Der Weizen, den die Landwirte ernten, ist eine Frucht und wächst in der Fruchthülle. Diese Schicht um den Samen kontrolliert die Hydratation und Ernährung des darin wachsenden Gewebes. Jamie Herrera und Daniel Calderni haben festgestellt, dass es nicht viele Untersuchungen gibt, die untersuchen, wie sich das Perikarp auf das Endkorngewicht auswirkt. Das haben sie gefunden Das maximale Perikarpgewicht ist eine Determinante für Korngewicht und -größe bei Weizen. Dies könnte ein wichtiges Merkmal sein, das es zu verbessern gilt, wenn in weiteren Jahren eine Steigerung des Weizenertrags angestrebt wird.

Weizengarben auf einem Tisch
Bild: canva.

„[Korngewicht] wird von verschiedenen Management- und Umweltfaktoren beeinflusst, darunter Pflanzendichte und Temperatur. Beispielsweise beeinflusst die Verfügbarkeit von Ressourcen pro Pflanze positiv den Kornertrag, Ertragskomponenten wie Kornzahl pro Ähre und Tausendkorngewicht (Walley et al., 2000)“, schreiben Herrera und Calderni in ihrem Artikel.

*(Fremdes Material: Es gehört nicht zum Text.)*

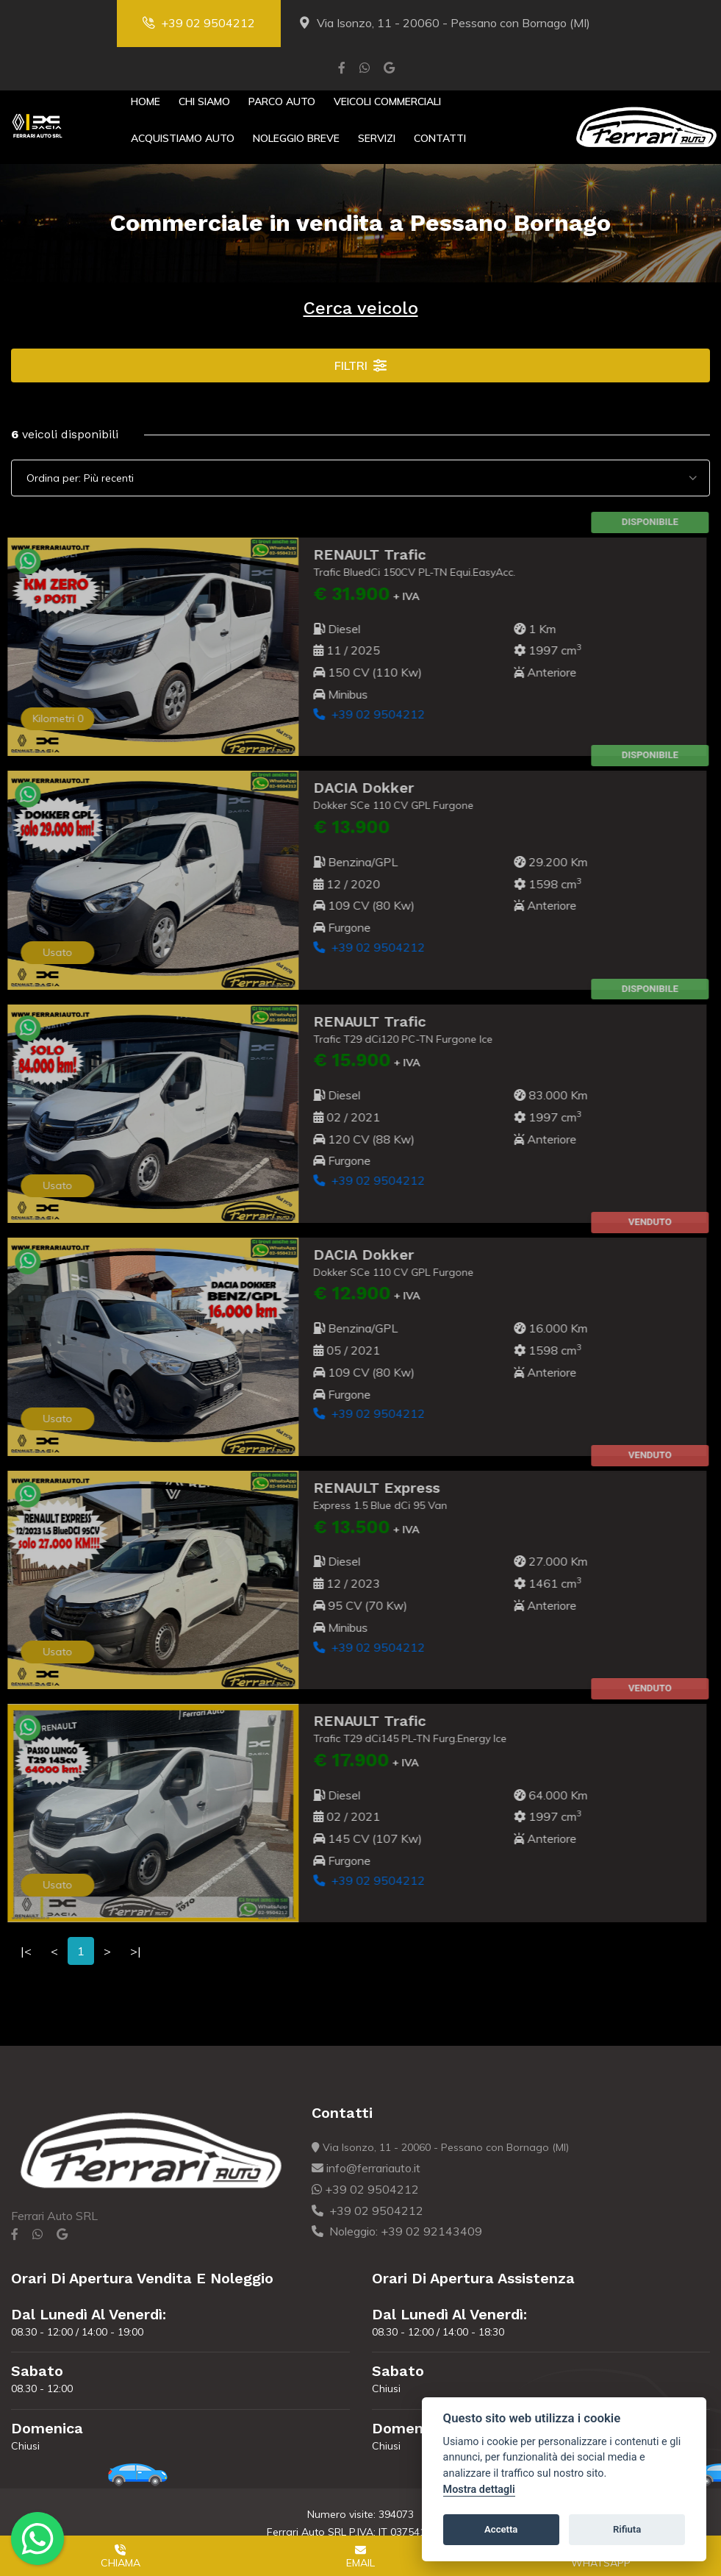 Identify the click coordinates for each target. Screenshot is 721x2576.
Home (145, 101)
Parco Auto (281, 101)
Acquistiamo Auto (182, 138)
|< (26, 1951)
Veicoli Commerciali (387, 101)
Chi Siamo (204, 101)
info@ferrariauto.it (366, 2168)
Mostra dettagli (479, 2489)
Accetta (500, 2529)
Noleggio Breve (296, 138)
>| (135, 1951)
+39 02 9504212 (199, 22)
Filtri (360, 365)
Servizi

„Im Gegenteil, die Temperatur ist ein wichtiger Umweltfaktor, der sowohl die Entwicklung als auch das Wachstum von Getreidepflanzen beeinflusst (Porter und Gawith, 1999), wo sich erhöhte Temperaturen sowohl vor als auch nach der Blüte negativ auf die endgültige GW von Weizen und damit auf den Kornertrag auswirken (Calderini et al., 1999; Garcia et al., 2015). Höhere Nachttemperaturen (Peng et al., 2004) sowie häufigere Hitzewellen sind als Folge des Klimawandels zu erwarten (Mc Kersie, 2015; Alexander, 2016; FAO, 2016). Daher sind höhere Nachttemperaturen ein Schlüssel, um die Reaktion des mütterlichen Gewebes auf zukünftige Klimabedingungen von Weizenanbausystemen zu bewerten. Derzeit ist jedoch wenig darüber bekannt, wie und in welchem ​​Ausmaß Temperaturerhöhungen das mütterliche Gewebe von Weizenkörnern während der Körnerfüllung und ihre Beziehung zum endgültigen Korngewicht beeinflussen könnten.“

Um den Zusammenhang zwischen Perikarp und Korngewicht zu untersuchen, verglichen Herrera und Calderni zwei Sommerweizensorten mit unterschiedlichen Kerngewichten. Sie verwendeten sowohl unterschiedliche Pflanzendichten als auch Nachttemperaturen, um zu sehen, wie sich dies auf die Fruchthüllenentwicklung auswirkte. Nach Anthese alle drei bis vier tage ernteten die Wissenschaftler Körner. Sie benutzten ein Skalpell, um die Fruchthülle vom Korn zu entfernen, und wogen sie mit einer Präzisionswaage, um zu sehen, wie sie sich entwickelt.

„Interessanterweise wurde ein positiver Zusammenhang zwischen dem endgültigen Korngewicht und sowohl der maximalen Trockenmasse als auch dem Wassergehalt der Fruchthülle gefunden, was die Bedeutung des mütterlichen Gewebes für die Bestimmung des Korngewichts von Weizen unterstreicht. Darüber hinaus werden die maximale Trockenmasse und der maximale Wassergehalt der Perikarpware erreicht, bevor Schlüsselmerkmale als Determinanten des endgültigen Korngewichts bei Weizen angesehen werden, wie die maximale Kornlänge und der maximale Kornwassergehalt“, schreiben Herrera und Calderni.

Die Studie soll Pflanzenzüchtern helfen, mehr über die Saatgutentwicklung zu erfahren, die über die in der Vergangenheit untersuchten Merkmale hinausgeht. Die Ergebnisse können auch dabei helfen, Kompromisse zwischen Korngewicht und Kornzahl auszugleichen.